▶ TASK TO COMPLETE
Output exactly, and only, the lines below from the one with "エアコンクリーニングご依頼 お客様の声" down to the one with "والانتشال، وإنزال الغواصين،". Include both end lines and no pictures.

[Saved data entries]
_ _ _ _ _
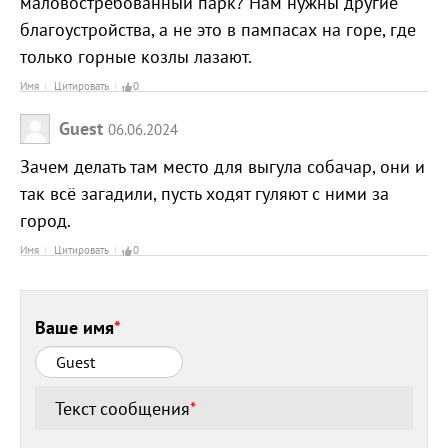
маловостребованный парк? Нам нужны другие
благоустройства, а не это в пампасах на горе, где
только горные козлы лазают.
Имя
Цитировать
0
Guest
06.06.2024
Зачем делать там место для выгула собачар, они и
так всё загадили, пусть ходят гуляют с ними за
город.
Имя
Цитировать
0
Ваше имя
*
Текст сообщения
*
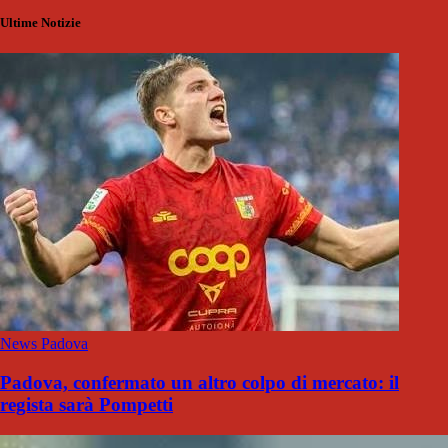
Ultime Notizie
News Padova
Padova, confermato un altro colpo di mercato: il
regista sarà Pompetti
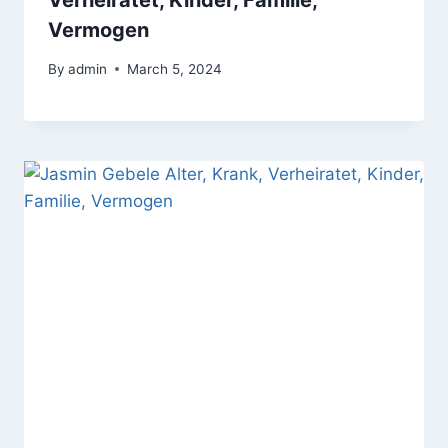
Verheiratet, Kinder, Familie,
Vermogen
By
admin
March 5, 2024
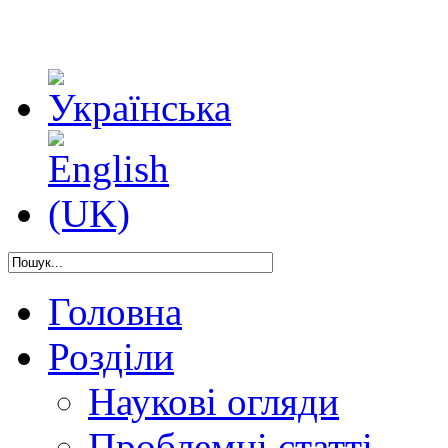
Головна
Розділи
Наукові огляди
Проблемні статті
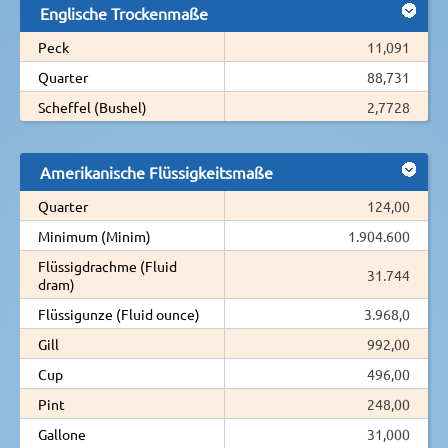
Englische Trockenmaße
Peck
11,091
Quarter
88,731
Scheffel (Bushel)
2,7728
Amerikanische Flüssigkeitsmaße
Quarter
124,00
Minimum (Minim)
1.904.600
Flüssigdrachme (Fluid
31.744
dram)
Flüssigunze (Fluid ounce)
3.968,0
Gill
992,00
Cup
496,00
Pint
248,00
Gallone
31,000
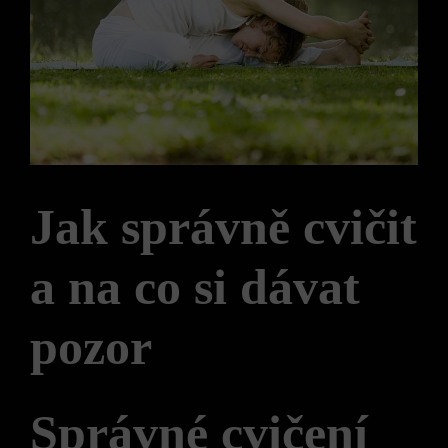
Jak správně cvičit
a na co si dávat
pozor
Správné cvičení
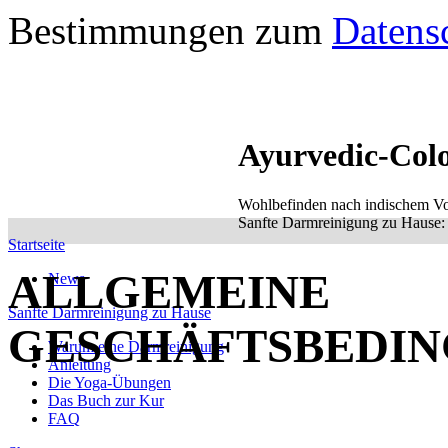
Bestimmungen zum
Datens
Ayurvedic-Col
Wohlbefinden nach indischem Vo
Sanfte Darmreinigung zu Hause: e
Startseite
ALLGEMEINE
News
Sanfte Darmreinigung zu Hause
GESCHÄFTSBEDI
Warum eine Darmreinigung
Anleitung
Die Yoga-Übungen
Das Buch zur Kur
FAQ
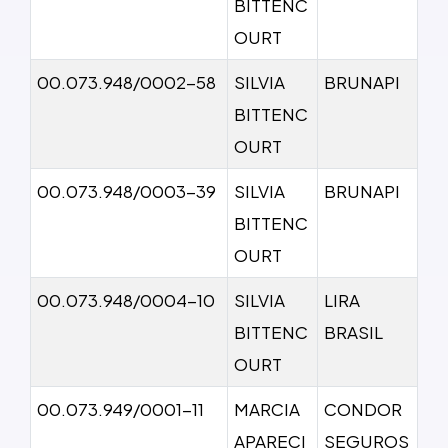
BITTENC
OURT
00.073.948/0002-58
SILVIA
BRUNAPI
BITTENC
OURT
00.073.948/0003-39
SILVIA
BRUNAPI
BITTENC
OURT
00.073.948/0004-10
SILVIA
LIRA
BITTENC
BRASIL
OURT
00.073.949/0001-11
MARCIA
CONDOR
APARECI
SEGUROS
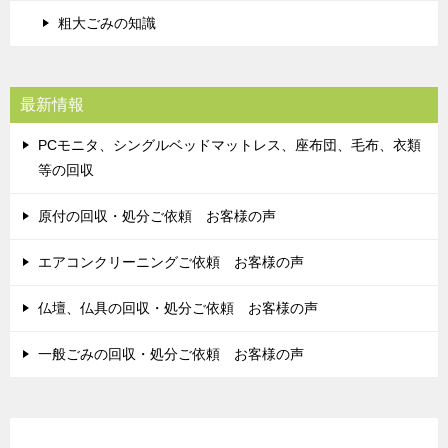
粗大ごみの知識
最新情報
PCモニタ、シングルベッドマットレス、座布団、毛布、衣類
等の回収
原付の回収・処分ご依頼 お客様の声
エアコンクリーニングご依頼 お客様の声
仏壇、仏具の回収・処分ご依頼 お客様の声
一般ごみの回収・処分ご依頼 お客様の声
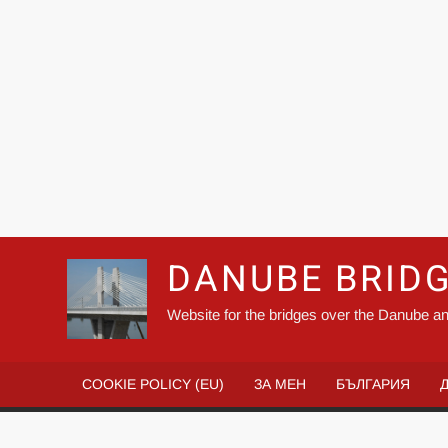
DANUBE BRID
Website for the bridges over the Danube an
COOKIE POLICY (EU)
ЗА МЕН
БЪЛГАРИЯ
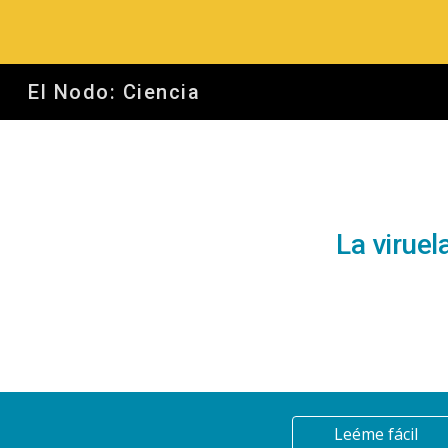
Sk
El Nodo: Ciencia
La virue
Leéme fácil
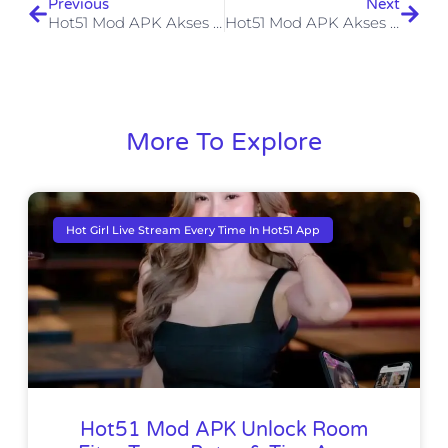
Previous
Next
Hot51 Mod APK Akses Full Fitur Tanpa Batas Plus Risiko & Tips Aman
Hot51 Mod APK Akses Fitur Premium Tanpa Batas (Review & Tips Aman)
More To Explore
Hot Girl Live Stream Every Time In Hot51 App
Hot51 Mod APK Unlock Room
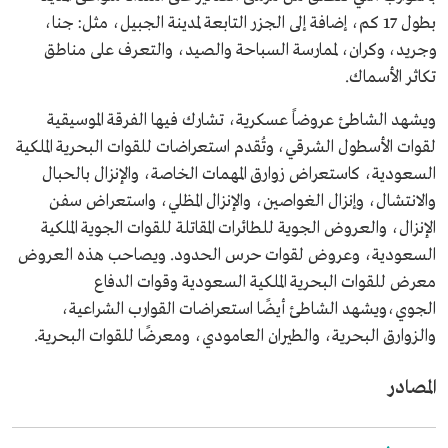
بطول 17 كم، إضافة إلى الجزر التابعة لمدينة الجبيل، مثل: جنا،
وجريد، وكران، لممارسة السباحة والصيد، والتعرف على مناطق
تكاثر الأسماك.
ويشهد الشاطئ عروضاً عسكرية، تشارك فيها الفرقة الموسيقية
لقوات الأسطول الشرقي، وتُقدم استعراضات للقوات البحرية الملكية
السعودية، كاستعراض زوارق المهمات الخاصة، والإنزال بالحبال
والانتشال، وإنزال الغواصين، والإنزال المظلي، واستعراض سفن
الإنزال، والعروض الجوية للطائرات المقاتلة للقوات الجوية الملكية
السعودية، وعروض لقوات حرس الحدود. ويصاحب هذه العروض
معرض للقوات البحرية الملكية السعودية وقوات الدفاع
الجوي،ويشهد الشاطئ أيضًا استعراضات القوارب الشراعية،
والزوارق البحرية، والطيران العامودي، ومعرضًا للقوات البحرية.
المصادر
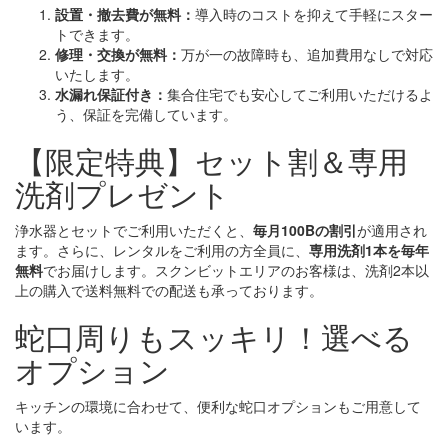
設置・撤去費が無料：
導入時のコストを抑えて手軽にスター
トできます。
修理・交換が無料：
万が一の故障時も、追加費用なしで対応
いたします。
水漏れ保証付き：
集合住宅でも安心してご利用いただけるよ
う、保証を完備しています。
【限定特典】セット割＆専用
洗剤プレゼント
浄水器とセットでご利用いただくと、
毎月100Bの割引
が適用され
ます。さらに、レンタルをご利用の方全員に、
専用洗剤1本を毎年
無料
でお届けします。スクンビットエリアのお客様は、洗剤2本以
上の購入で送料無料での配送も承っております。
蛇口周りもスッキリ！選べる
オプション
キッチンの環境に合わせて、便利な蛇口オプションもご用意して
います。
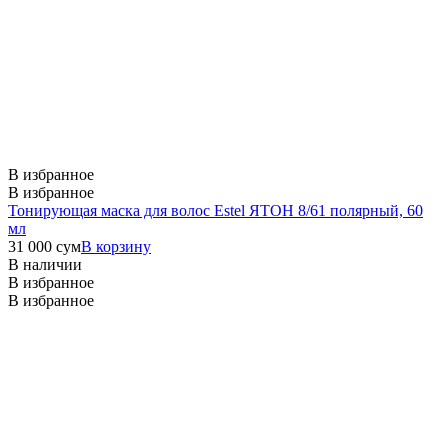
В избранное
В избранное
Тонирующая маска для волос Estel ЯТОН 8/61 полярный, 60
мл
31 000
сум
В корзину
В наличии
В избранное
В избранное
_ _ _ _ _
▶ ANSWER BELOW
エアコンクリーニングご依頼 お客様の声
仏壇、仏具の回収・処分ご依頼 お客様の声
一般ごみの回収・処分ご依頼 お客様の声
DANUBE BRID
Website for the bridges over the Danube an
COOKIE POLICY (EU)
ЗА МЕН
БЪЛГАРИЯ
Sk
El Nodo: Ciencia
La virue
Leéme fácil
Previous
Next
Hot51 Mod APK Akses Full Fitur Tanpa Batas Plus Risiko & Tips Aman
Hot51 Mod APK Akses Fitur Premium Tanpa Batas (Review & Tips Aman)
More To Explore
Hot Girl Live Stream Every Time In Hot51 App
Hot51 Mod APK Unlock Room
بطول 17 كم، إضافة إلى الجزر التابعة لمدينة الجبيل، مثل: جنا،
وجريد، وكران، لممارسة السباحة والصيد، والتعرف على مناطق
تكاثر الأسماك.
ويشهد الشاطئ عروضاً عسكرية، تشارك فيها الفرقة الموسيقية
لقوات الأسطول الشرقي، وتُقدم استعراضات للقوات البحرية الملكية
السعودية، كاستعراض زوارق المهمات الخاصة، والإنزال بالحبال
والانتشال، وإنزال الغواصين، والإنزال المظلي، واستعراض سفن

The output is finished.